Pearson Correlation Coefficient and Cosine Similarity in Word Embeddings

Pearson Correlation Coefficient and Cosine Similarity in Word Embeddings

A friend of mine recently asked me about word embeddings and similarity. I remember, I learned that the typical way of calculating the similarity between a pair of word embeddings is to take the cosine of the angle between their vectors. This measure of similarity makes sense due to the way that these word embeddings are commonly constructed, where each dimension is supposed to represent some sort of semantic meaningThese word embedding techniques have obvious flaws, such as words that are spelled the same way but have different meanings (called homographs), or sarcasm which often times is saying one thing but meaning the opposite.. Yet, my friend asked if you could calculate the correlation between word embeddings as an alternative to cosine similarity, and it turns out that it’s almost the exact same thing.

Zhelezniak et al. (2019) explains this well. Given a vocabulary of $N$ words $\mathcal{V} = \{ w_1, \dots, w_N \}$ with a corresponding word embedding matrix $\mathbf{W} \in \mathbb{R}^{N \times D}$, each row in $\mathbf{W}$ corresponds to a word. Considering a pair of these, we can calcuate their Pearson correlation coefficient (PCC). Let $(\mathbf{x}, \mathbf{y}) = \{ (x_1, y_1), \dots, (x_D, y_D) \}$ denote this pair, and we can compute the PCC as

\[r_{xy} = \frac{ \sum_{i=1}^D (x_i - \bar{x})(y_i - \bar{y}) }{ \sqrt{\sum_{i=1}^D (x_i - \bar{x})^2} \sqrt{\sum_{i=1}^D (y_i - \bar{y})^2} }, \quad \quad (1)\]

where $\bar{x} = \frac{1}{D} \sum_{i=1}^D x_i$ is the sample mean; and analogously for $\bar{y}$.

The cosine similarity between vectors $\mathbf{x}, \mathbf{y}$ is

\[\begin{aligned} \cos \theta &= \frac{\mathbf{x} \cdot \mathbf{y}}{\| \mathbf{x} \| \| \mathbf{y} \|} \\ &= \frac{\sum_{i=1}^D x_i y_i}{\sqrt{\sum_{i=1}^D x_i^2} \sqrt{\sum_{i=1}^D y_i^2}} \quad \quad (2), \end{aligned}\]

where we see that equation $(1)$ and $(2)$ are the same, if the sample means are 0. The question then becomes: is the mean of word vectors (across the $D$ dimensions) 0?

GloVe is a popular algorithm for constructing word embeddings, and their pre-trained word embeddings are also commonly used.

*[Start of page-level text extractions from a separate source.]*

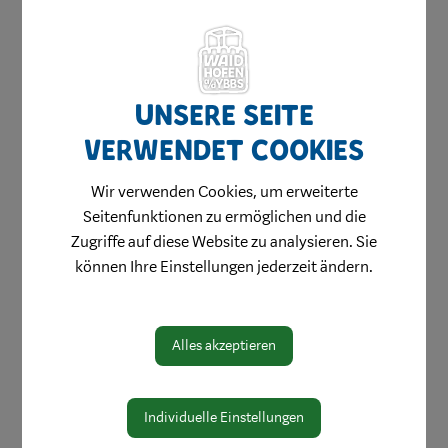
Unsere Seite
verwendet Cookies
Amtswege
Wir verwenden Cookies, um erweiterte
Online Formulare
Seitenfunktionen zu ermöglichen und die
MitarbeiterInnen
Zugriffe auf diese Website zu analysieren. Sie
können Ihre Einstellungen jederzeit ändern.
Leitbild
Bereiche
Alles akzeptieren
Digitale Amtstafel
Öffnungszeiten
Individuelle Einstellungen
Protokolle & Publikationen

Let’s download the pre-trained word embeddings, and see if the mean of their vectors equal 0.

The GloVe embeddings take up a little more than 800 MB. Depending on your connection, this might take a few minutes to download.

1
2
3
4
5
6
7
8
9
10
11
from urllib.request import urlretrieve
from zipfile import ZipFile


GLOVE_URL = 'http://nlp.stanford.edu/data/glove.6B.zip'
GLOVE_FILENAME = 'raw_data.zip'

urlretrieve(GLOVE_URL, GLOVE_FILENAME)

with ZipFile(GLOVE_FILENAME) as zipfile:
    zipfile.extractall('data')

This piece of code will give us a folder called data with 4 different GloVe embedding files of varying vector dimensionalities (50, 100, 200, and 300). I will use the file with dimensionality 300. We can now load the words and their corresponding vectors and calculate the mean of each vector.

1
2
3
4
5
6
7
8
9
10
11
12
13
14
15
16
17
18
19
import numpy as np
import matplotlib.pyplot as plt
from tqdm import tqdm


DIM = 300
words = list()
word_matrix = np.zeros((400_000, 300)) # vocab is 400k

with open(f'data/glove.6B.{DIM}d.txt', encoding='utf-8') as f:
    pbar = tqdm(total=400_000) 
    for idx, line in enumerate(f):
        line = line.split()
        words.append(line[0])
        word_matrix[idx] = np.array(line[1:], dtype=np.float32)
        pbar.update(1)
    pbar.close()

means = word_matrix.mean(axis=1)

Plotting these means in a histogram will give us insight into the distribution.

Distribution of means of GloVe word vectors from glove.6B.300d.txt.

As we can see, the means fall closely to 0, which means the PCC and the cosine similarity will be roughly the same when used to calculate similarity between pairs of word embeddings.